La prima regola, per coloro che hanno responsabilità educative, si può così riassumere: non cancellare ciò che il soggetto ha per dargli ciò che non ha, ma utilizzare ciò che possiede per sviluppare quelle capacità che faranno da base per l’acquisizione di altre abilità.

Spostando l’accento dalla lingua al linguaggio, forse a scuola si risolve anche il problema della motivazio­ne nell’apprendimento della lingua. È ben noto che molti allievi presen­tano difficoltà in campo linguistico. Per quale motivo ? Perché le difficoltà in italiano spesso sorgono proprio perché non si ha nes­suna seria ragione per impararlo. Apprendere regole per fare temi, per decodificare brani di lettura, per ca­pire quello che dice l’insegnante: sono tutte motivazioni estrinseche. Privilegiando il linguaggio si aiuta  l’alunno a percepire che esso non è soltanto, anzi non è affatto, uno strumento per andare bene a scuola. L’allievo si convincerà gradualmente che il linguaggio è un efficace stru­mento di controllo dell’esperienza e delle situazioni sociali. Il linguag­gio, infatti, è strettamente legato allo sviluppo mentale ed è stimolo di vita sociale. Sviluppando il lin­guaggio si rafforza anche la com­plessa competenza della comunica­zione che implica non solo il livello linguistico e semantico ma anche il rapporto  sociale.

Resta da  esaminare ancora un altro aspetto rilevante che riguarda la fase di crescita della prima infanzia. Il bambino che impara a parlare non apprende soltanto ad emettere suo­ni verbali osservando determinate regole. Egli impara a riflettere su se stesso impegnando tutte le compo­nenti affettive, cognitive e relazio­nali: quando parla egli proietta all’esterno la sua personalità, tutta la sua personalità. Il primo sviluppo cognitivo, affettivo e sociale del bambino è spesso le­gato al dialetto come veicolo e sup­porto del suo pensiero e della sua esperienza. La personalità del bam­bino è abbarbicata a questo tronco vitale e c’è un’intima unione tra per­sonalità e dialetto. Una drastica le­sione dell’apparato espressivo dia­lettale può produrre una ferita della sua personalità. Reprimere il primo codice, rappresentato dal dialetto, equivale a reprimere o vulnerare la stessa personalità.

L’individuo, abituato al suo codice e legato ad esso in modo osmotico, ha l’impressione che, se e quando viene represso il suo codice espressivo, si tenti di cambiare non solo e non tanto il suo linguaggio, ma anche e soprattutto il suo modo di pensare e di essere. Da qui la sensazione inconscia di vivere in due mondi contrapposti: da una parte la famiglia e il cortile e dall’altra la scuola.

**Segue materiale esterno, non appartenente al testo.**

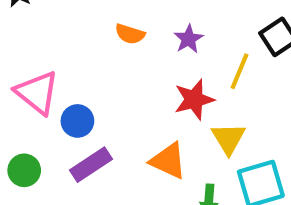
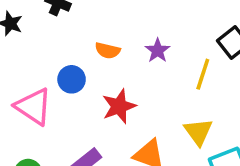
red star: (194, 99) -> (119, 106), moved
blue circle: (77, 121) -> (72, 79), moved

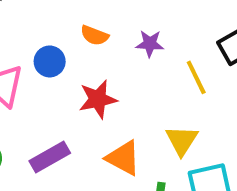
purple star: (158, 51) -> (150, 44), turned 30
yellow line: (203, 74) -> (196, 77), turned -52

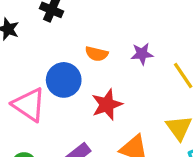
blue circle: (50, 61) -> (64, 80), size x1.4

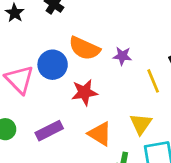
orange semicircle: (97, 54) -> (84, 48), size x1.6

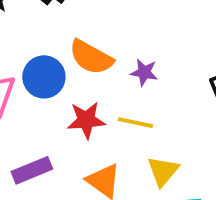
yellow line: (153, 81) -> (135, 123), moved, turned -60

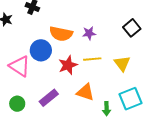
yellow triangle: (163, 171) -> (122, 63), moved

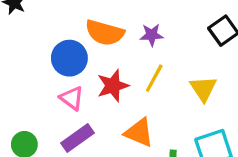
yellow line: (92, 59) -> (154, 78), turned -60
pink triangle: (20, 66) -> (72, 98), moved, size x0.7

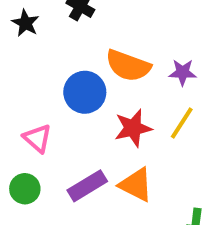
pink triangle: (72, 98) -> (37, 138), moved
orange triangle: (139, 133) -> (136, 185), moved

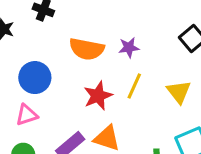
blue circle: (85, 92) -> (35, 78), moved
pink triangle: (37, 138) -> (27, 115), turned -50

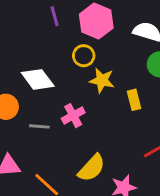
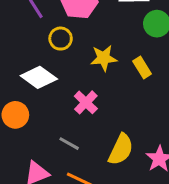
yellow circle: (84, 56) -> (61, 39), moved
gray line: (39, 126) -> (69, 144), moved, turned 42

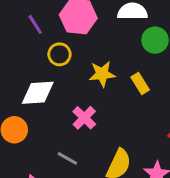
white diamond: (39, 77) -> (38, 93), turned -40

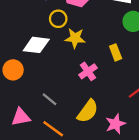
yellow star: (102, 74) -> (75, 38), moved
pink cross: (84, 118) -> (88, 71), moved

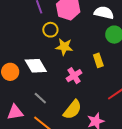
white diamond: (36, 45) -> (36, 66), moved, turned 50

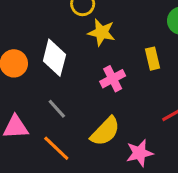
white diamond: (36, 66) -> (54, 58), turned 40

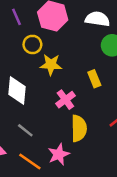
yellow semicircle: (105, 131) -> (79, 128), moved, turned -35
pink star: (140, 153) -> (59, 154), moved

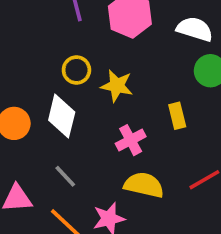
yellow circle: (32, 44) -> (76, 70), moved
yellow semicircle: (79, 128) -> (144, 185), turned -85

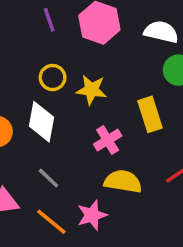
yellow rectangle: (177, 116) -> (150, 114), size x1.4

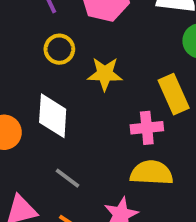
yellow circle: (53, 78) -> (59, 49), moved
pink cross: (108, 140) -> (147, 128), moved, turned 32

Il passaggio dal dialetto alla lingua nazionale o standard, che pure a scuola  bisogna  realizzare, non deve configurarsi come rinunzia, ma come acquisizione che avviene per differenziazione ed integrazione. L’accesso alla lingua standard si realizza così come sviluppo continuo e progressivo: la prima lingua (il dialetto) si espande nella seconda (la lingua standard). I due codici si differenziano in quanto operano a livelli diversi ed hanno funzioni diverse, ma sono integrati nella stessa personalità. Il dialetto costituisce il naturale punto di partenza per la conquista della lingua nazionale così come l’ambiente ristretto e immediato  rappresenta il trampolino di lancio verso più larghi orizzonti esperienziali e culturali. L’obiettivo formativo deve mirare ad armonizzare i due codici linguistici mediante un passaggio non brusco e traumatico, ma graduale e continuo. Così operando il soggetto diventerà gradatamente consapevole che in certe situazioni si può usare la più incisiva espressione dialettale, mentre in altre circostanze è opportuno esprimersi in lingua standard.

Per concludere si può dire che esiste un modo di esprimersi  per le comunicazioni di carattere generale e  molti altri – regionale, cittadino,  rustico – che sono funzionali ai bisogni specifici della comunicazione.